September 25, 2013

Histograms and kernel density estimation with Rapaio toolbox

Histogram and Kernel Density Estimation Tutorial

Data set used

First we need to load a frame with data. For convenience we don't use input/output facilities. Instead, we load a set of data already built-in the library.

We will use the classical Pearson father-son data set.

>>summary("pearson", [Father, Son])
rows: 1078, cols: 2
          Father               Son 
   Min. : 59.000     Min. : 58.500 
1st Qu. : 65.800  1st Qu. : 66.900 
 Median : 67.800   Median : 68.600 
   Mean : 67.687     Mean : 68.684 
2nd Qu. : 69.600  2nd Qu. : 70.500 
   Max. : 75.400     Max. : 78.400 
                                   

We have two continuous random variables which observes height of pairs of father and sons.

The 5-number summaries gives us some hints on how the distribution of the values for the 2 random variables looks like. We note that the mean and median are very close which leads us to think that the distribution of the values are somehow symmetric.

Histograms

One of the most important and usual tools to obtain information about the distribution of a random variable is histogram.

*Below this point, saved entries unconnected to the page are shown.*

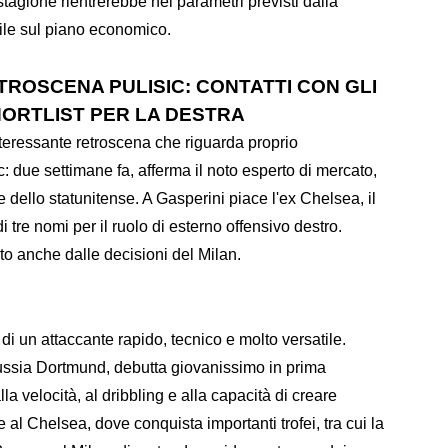
 stagione rientrerebbe nei parametri previsti dalla
le sul piano economico.
ROSCENA PULISIC: CONTATTI CON GLI
HORTLIST PER LA DESTRA
nteressante retroscena che riguarda proprio
: due settimane fa, afferma il noto esperto di mercato,
nte dello statunitense. A Gasperini piace l'ex Chelsea, il
di tre nomi per il ruolo di esterno offensivo destro.
to anche dalle decisioni del Milan.
 di un attaccante rapido, tecnico e molto versatile.
russia Dortmund, debutta giovanissimo in prima
la velocità, al dribbling e alla capacità di creare
e al Chelsea, dove conquista importanti trofei, tra cui la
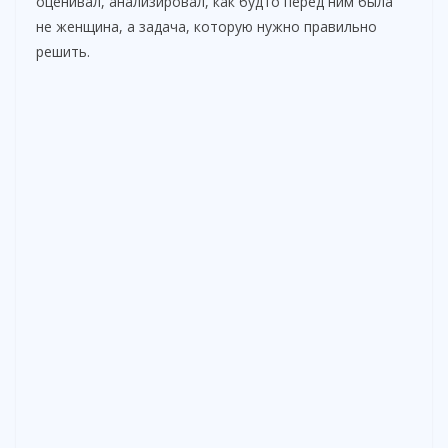
оценивал, анализировал, как будто перед ним была
не женщина, а задача, которую нужно правильно
решить.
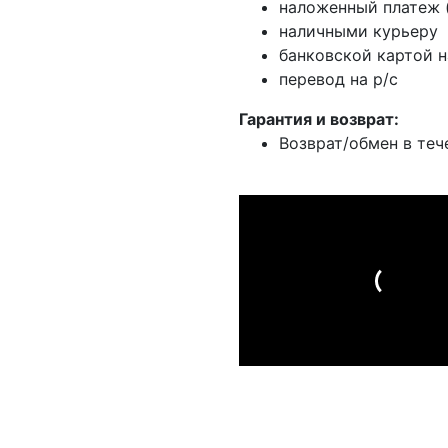
наложенный платеж (
наличными курьеру
банковской картой н
перевод на р/с
Гарантия и возврат:
Возврат/обмен в теч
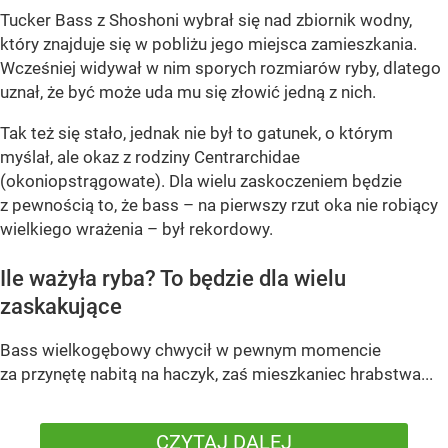
Tucker Bass z Shoshoni
wybrał się nad zbiornik wodny,
który znajduje się w pobliżu jego miejsca zamieszkania.
Wcześniej widywał w nim sporych rozmiarów ryby, dlatego
uznał, że być może uda mu się złowić jedną z nich.
Tak też się stało, jednak nie był to gatunek, o którym
myślał, ale okaz z rodziny Centrarchidae
(okoniopstrągowate). Dla wielu zaskoczeniem będzie
z pewnością to, że bass – na pierwszy rzut oka nie robiący
wielkiego wrażenia – był rekordowy.
Ile ważyła ryba? To będzie dla wielu
zaskakujące
Bass wielkogębowy chwycił w pewnym momencie
za przynętę nabitą na haczyk, zaś mieszkaniec hrabstwa...
CZYTAJ DALEJ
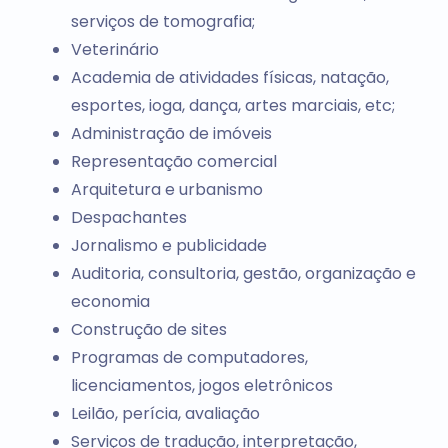
serviços de tomografia;
Veterinário
Academia de atividades físicas, natação,
esportes, ioga, dança, artes marciais, etc;
Administração de imóveis
Representação comercial
Arquitetura e urbanismo
Despachantes
Jornalismo e publicidade
Auditoria, consultoria, gestão, organização e
economia
Construção de sites
Programas de computadores,
licenciamentos, jogos eletrônicos
Leilão, perícia, avaliação
Serviços de tradução, interpretação,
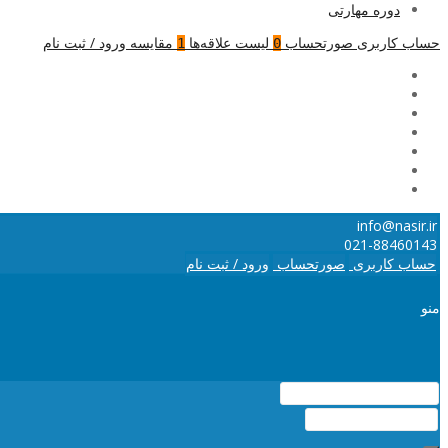
دوره مهارتی
حساب کاربری
صورتحساب
لیست علاقه‌ها
مقایسه
ورود / ثبت نام
1
0
info@nasir.ir
021-88460143
حساب کاربری
صورتحساب
ورود / ثبت نام
منو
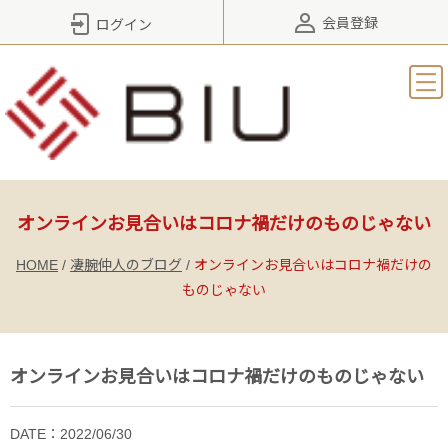
会員登録
ログイン
オンラインお見合いはコロナ禍だけのものじゃない
HOME
/
凄腕仲人のブログ
/
オンラインお見合いはコロナ禍だけの
ものじゃない
オンラインお見合いはコロナ禍だけのものじゃない
DATE：2022/06/30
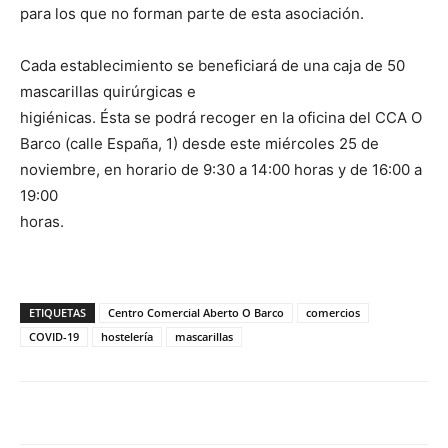
para los que no forman parte de esta asociación.
Cada establecimiento se beneficiará de una caja de 50
mascarillas quirúrgicas e
higiénicas. Ésta se podrá recoger en la oficina del CCA O
Barco (calle España, 1) desde este miércoles 25 de
noviembre, en horario de 9:30 a 14:00 horas y de 16:00 a
19:00
horas.
ETIQUETAS
Centro Comercial Aberto O Barco
comercios
COVID-19
hostelería
mascarillas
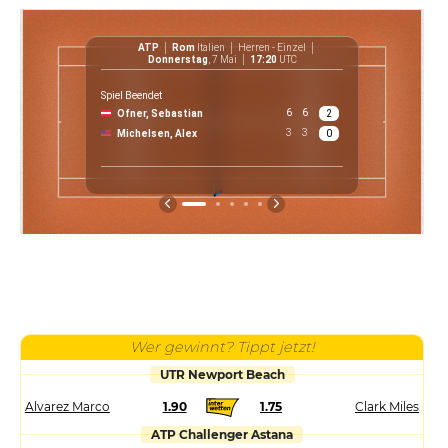
ATP
Rom
Italien
Herren - Einzel
ATP
Donnerstag
, 7 Mai
17:20
UTC
Spiel Beendet
6
6
Ofner, Sebastian
2
€ 
3
3
Michelsen, Alex
0
P
Wer gewinnt? Tippt jetzt!
UTR Newport Beach
Alvarez Marco
1.90
1.75
Clark Miles
ATP Challenger Astana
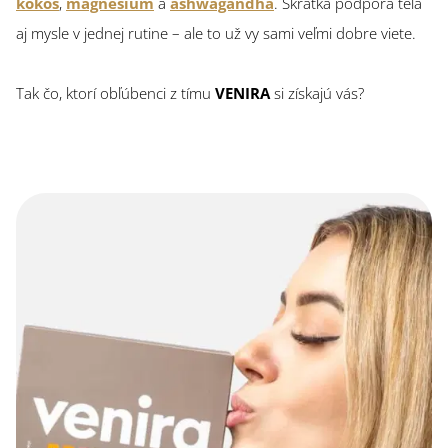
kokos
,
magnesium
a
ashwagandha
. Skrátka podpora tela
aj mysle v jednej rutine – ale to už vy sami veľmi dobre viete.
Tak čo, ktorí obľúbenci z tímu
VENIRA
si získajú vás?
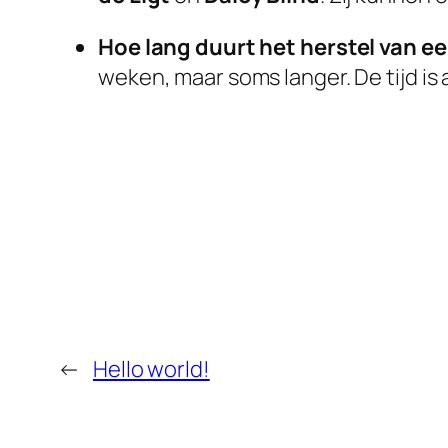
Hoe lang duurt het herstel van e
weken, maar soms langer. De tijd is
←
Hello world!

In statistics, a histogram is a graphical representation of the distribution of data. It is an estimate of the probability distribution of a continuous variable and was first introduced by Karl Pearson. A histogram is a representation of tabulated frequencies, shown as adjacent rectangles, erected over discrete intervals (bins), with an area equal to the frequency of the observations in the interval.

We draw histograms with Rapaio toolbox in the following way:

        draw(new Histogram(df.getCol("Father")));

graphics

The height of a rectangle is also equal to the frequency density of the interval, i.e., the frequency divided by the width of the interval. The total area of the histogram is equal to the number of data.

The previous code uses the simplest form of building a histogram. There are some parameters which can help somebody to tune the output.

One can change the number of bins.

        draw(new Histogram(df.getCol("Father"), 100, false));

graphics

Note that on the vertical axis we found the count of the elements which are held by the bins that are displayed. We can change how the heights of the bins are computed into densities which makes the total area under curve to be 1. That feature is a key property of a probability density function, also.

draw(new Histogram(df.getCol("Father"), 30, true));

graphics

The histogram is useful but have a weak point. Its weak point lies into it's flexibility given by the number of bins. There is no "best" number of bins, and different bin sizes can reveal different features of the data.

Some theoreticians have attempted to determine an optimal number of bins, but these methods generally make strong assumptions about the shape of the distribution. Depending on the actual data distribution and the goals of the analysis, different bin widths may be appropriate, so experimentation is usually needed to determine an appropriate width.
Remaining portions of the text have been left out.